Perception and understanding require not only the objects being studied but also our intact nervous system. One can there fore describe any experience as the universe, in the microcasm of the person, reflecting back and understanding itself.
Even though one can talk about unity and wholeness, the very real fact remains that one is separate. One doesn’t, in a state of everyday consciousness at least, experience oneself and the world from its foundations in being. The reality that ideas about psychological forces, atoms, and molecules relate to, though it is who and what one is, remains a mystery.
Perhaps the entire process is unconscious because of its total involvement in the moment. One would continue to be frustrated in finding oneself and the ground of ones ground because the reality of oneself would lie not in the image that develops but rather in the act of thinking itself. Whatever the answer, though I read, speak, move my hands, I remain impenetrable darkness which my intellect cannot illumine.Theories and ideas are all very fine, but who and what am I really?How and why does this occur? The abyss surrounds me.
We exist in a state of estrangement from ourselves and the world. The reality of the person is for the most part unconscious; this unconsciousness may be understood as a manifestation of an aspect of being which might be termed separation. This separateness is not a consequence of underlying physical forces, but is an irreducible aspect of reality; we are separate to the core of our being.
Consciousness is a totality of sensation, perception, thought, and so on. It is not a force in the dimension of the physical that weaves psychoneurological events into this cohesive unity with aspects of the material and syymbolic worlds. Likewise no physical law explains how the beingness of one’s individual world is cut off from the rest of the universe.
Separateness is integral to individual existence; it defines the person who is alone in thought action and death. The greatness of humankind lies in the individual’s separation from the whole. Becaus of this one is able to know and love the other; one has a separate and hence free will which makes possible heroic action. We exist as ourselves ultimately because we are separate from the rest. Though we are chance occurances in other respects, our aloneness gives us infinite significance. The person’s life is unique; it is irreplaceable, to be lived by that person alone and never again.
This condition of separateness or finitude, though miraculous and at the root of who one is, this fact of existential aloneness is also the ultimate horror.
Separation is the source of anxiety and despair, the demons and monsters that guard the gates to one another and ourselves. Anxiety and despair arise from the encounter with nonbeing. We become anxious and afraid when faced with the possibility of losing something we love, something which is a source of meaning be it a person, a position or role, an object, or parts of ourselves such as our minds, our capacities to act effectively, or especially ourselves in our entirety. When the possibility of loss becomes reality, when we are brought face to face with the reality of separation from the beloved,we enter into the state of despair. Anxiety and despair involve us totally. Emotionally, we are in turmoil, in pain; things are confused; we want to retreat. Physically, our hearts race; we breathe heavily. There is on cure to anxiety in the sense that if we balance the chemistry or the psychic forces, the source of anxiety will be abolished. What there is , is the challenge of heroic action. It is when our attempts have all failed, when the possibility becomes reality, that we enter into a state of despair. We have reached our limits; we are vanquished. Nonbeing is victorious. Helpless, we see the days stretch ahead empty. With the loss of the loved object, one’s ties to the world are cut; other loves cannot lift the emotional weight of one’s existential aloneness. One longs to die but can’t. As long as reason is intact, suicide is no option. It offers no victory over the fates that have driven one to this point. There is no victory over death, no escape from guilt. To bring about one’s own death is to merely hurt others, there is not even the satisfaction of a last heroic act of rebellion against God.
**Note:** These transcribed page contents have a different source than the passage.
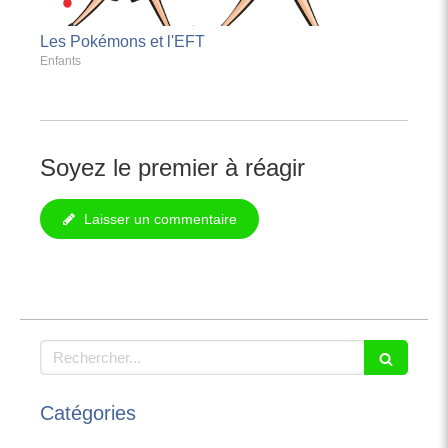
Les Pokémons et l'EFT
Enfants
Soyez le premier à réagir
Laisser un commentaire
Rechercher
Catégories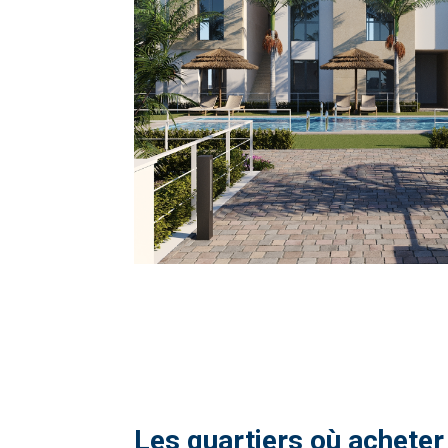
Les quartiers où acheter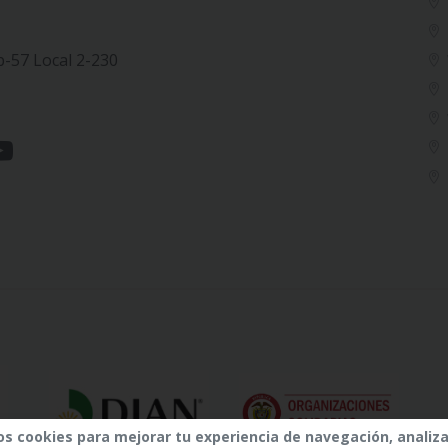
b-57 Local 2-230
os cookies para mejorar tu experiencia de navegación, analiza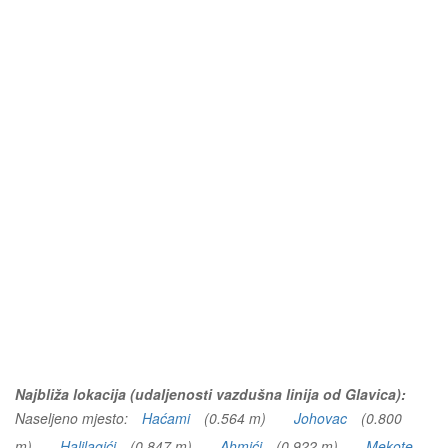
Najbliža lokacija (udaljenosti vazdušna linija od Glavica):
Naseljeno mjesto:
Haćami
(0.564 m)
Johovac
(0.800
m)
Halilagići
(0.847 m)
Ahmići
(0.922 m)
Mekote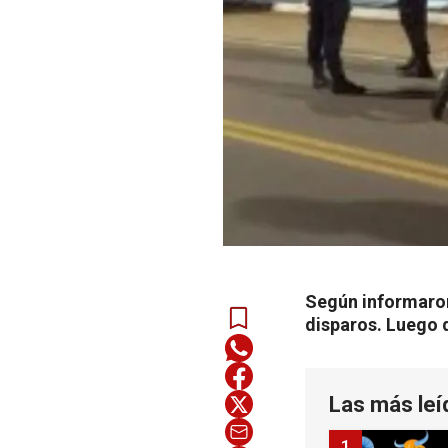
Según informaron,
disparos. Luego d
Las más leí
1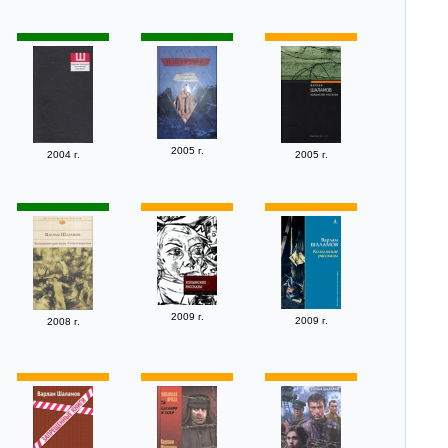
2005 г.
2004 г.
2005 г.
2009 г.
2009 г.
2008 г.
Suicide is madness; there is no escape. This is the existential reality of despair whose approach is signalled by anxiety. These are conditions of spiritual malaise which the person becomes as he is confronted by his finitude.
Neurotic anxiety, we understand as a signal of unconscious conflict. What this means is that we are free, that we can act in any manner. The rigid patterns need not be adhered to. These patterns, this character armour was conditioned and continues to operate in an attempt to avoid anxiety, the awareness of finitude, and the possibility of despair. Neurotic anxiety is psychopathological in that it is, as Freud stated, a private suffering. Anxiety in neurosis can be seen as existential anxiety which has been associated with an idea, memory, situation or object in order to have something which the person can control or avoid and thereby continue to otherwise function as normally as possible. One is able to avoid despair by manipulating its symbolic representation. At the point that the patient comes to us, the patient is acutely aware that her strategies have failed; somethging is not right. Nonbeing threatens and the result is neurotic and characterological symptomatology.
Anxiety as a state in which we are faced with our finitude, manifests itself in three forms: the first, perhaps foremost, is the anxiety of death; the second is related to our will, our actions, and is an anxiety associated with the possibility of final condemnation; thirdly is the anxiety that emerges when a sense of meaning to our lives is threatened.